Doğu hayretle sesini yükseltti. “Ne kadar da cimrisin!”
“Param olmadığı için olabilir mi acaba?” Adamı elindeki torbayla hafifçe itekledi. “Hadi yürü.”
Doğu reddedilmekten hiç hoşlanmamıştı ama kızın poşetlerini teklifsizce elinden alıp kolunu omzuna attıktan sonra yürümeye başladı. Erna kolundan kurtulmaya çalışsa da pek başarılı olamamıştı. Bu yüzden az ötedeki mağazalardan birine itişip kakışarak girerek bir sürü başın onlara dönmesine sebep oldular ama adam bunu pek de umursamıyordu. Genelde insanlar ona tuhaf tuhaf bakar ya sözlerine karşı garip tepkiler verirdi zaten.
“Kolunu çeker misin lütfen?”
“Çekemem.”
Erna hayretle onun gülen suratına baktı. “Niye bana sarılıyorsun ki?”
“Arkadaşız diye.”
“Ben arkadaşın değil hizmetçinim,” dedi kaş çatarak. Aklına Dağhan’ın bu kelimeyi söyleyiş tarzı gelince nedense birden dudaklarını bükmüştü. Nedense kelimeyi o kullandığında kulağa oldukça aşağılayıcı geliyordu.

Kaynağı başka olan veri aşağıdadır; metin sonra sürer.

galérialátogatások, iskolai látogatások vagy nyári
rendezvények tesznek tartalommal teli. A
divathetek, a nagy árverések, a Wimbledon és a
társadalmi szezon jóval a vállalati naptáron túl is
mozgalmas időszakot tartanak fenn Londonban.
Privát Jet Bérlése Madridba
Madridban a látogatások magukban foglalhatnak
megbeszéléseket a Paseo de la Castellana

“Üzülme, ben statülerle ilgilenmem.”
“Ona üzülmedim.”
“Neye üzüldün?”
“Seni ilgilendirmez!”
“Elbette ilgilendirir. Sonuçta ben artık senin koruyucunum!”

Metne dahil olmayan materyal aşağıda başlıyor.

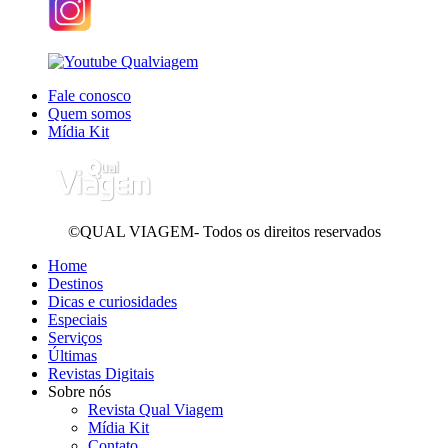
Fale conosco
Quem somos
Mídia Kit
©QUAL VIAGEM- Todos os direitos reservados
Home
Destinos
Dicas e curiosidades
Especiais
Serviços
Últimas
Revistas Digitais
Sobre nós
Revista Qual Viagem
Mídia Kit
Contato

Erna başını iki yana sallayarak nihayet Doğu’nun kolundan kurtuldu ve birkaç tişörtü eline alıp aynaya yaklaştı. Belli ki adam kendine yeni bir eğlence bulmuştu. O da Erna’nın ta kendisiydi!
“Siyah olanı almalısın.”
“Ben ikisini de almayı düşünüyorum,” dedi aynadaki aksini incelerken. Biri siyah, üstünde karmaşık şekillerin olduğu bir tişörttü. Diğeri lacivert ve sade bir şeydi.
“Ama ikisi de renksiz, böyle olmaz ki! Şunu da al o zaman!” Petrol mavisi bir tişört adamın elinde duruyordu. “Hem bu renk sana çok yakışır.”
Erna onun haklı olduğunu biliyordu, hem üçü epeyce uyguna gelecekti. Biraz da pazarlık yaptıktan sonra yüzünde koca bir tebessümle dükkândan çıktı.
Birlikte birkaç yere daha girdiler. Bütün eksiklerini tamamladığında gözü ilk başta gördüğü elbiseye takılmıştı. Yeşilin en tatlı tonuna sahipti ve çok kısa görünmüyordu. Elbisenin eteği aşağılara doğru bollaşıyordu ve gerçekten çok güzeldi. Kıyafet seçmekten pek anladığı söylenemese de bu elbisenin çok güzel olduğunu düşünmeden edememişti. Yine de aldığı onca şeyin ardından ihtiyacı olmayan bir şeye adamın parasını harcamak doğru değildi.
“Onu da alalım.”
Doğu’nun sesiyle irkildi. Öylece durmuş elbiseye bakıyordu. “Anlamadım?”
“Geldiğimizden beri gözün o elbisede... Onu sana hediye etmek istiyorum.”
“Olmaz.”
“O zaman sen almalısın.”
Erna dudaklarını büktü. “Bir elbiseye ihtiyacım yok.”
“Öyleyse ben senin için alabilirim,” diye diretti Doğu. “Maaşını aldığında bana ödersin,” diyerek itiraz etmesini engelledi. “Satılırsa çok pişman olursun.”
Adam yine haklıydı. Gözleri elbisenin üzerinde bir süre daha oyalandığında kararını vermişti. Dönüp ciddiyetle yüzüne baktı. “Ama sonra parayı almamazlık yok?”
Belli ki iki kardeşte çok cömertti ve o iki adamın da dilenmediğini anlamasını istiyordu. Ona acıdıklarını biliyordu. O bile şu sıralar kendine acıyordu ama sonuçta gerçekten de dilenci değildi.
“Söz veriyorum, alacağım.”
Doğu izci sözü vererek sırıtırken gözlerini devirdi. Ardından gülümseyerek tekrar elbiseye döndü. “O zaman hadi gidip alalım!”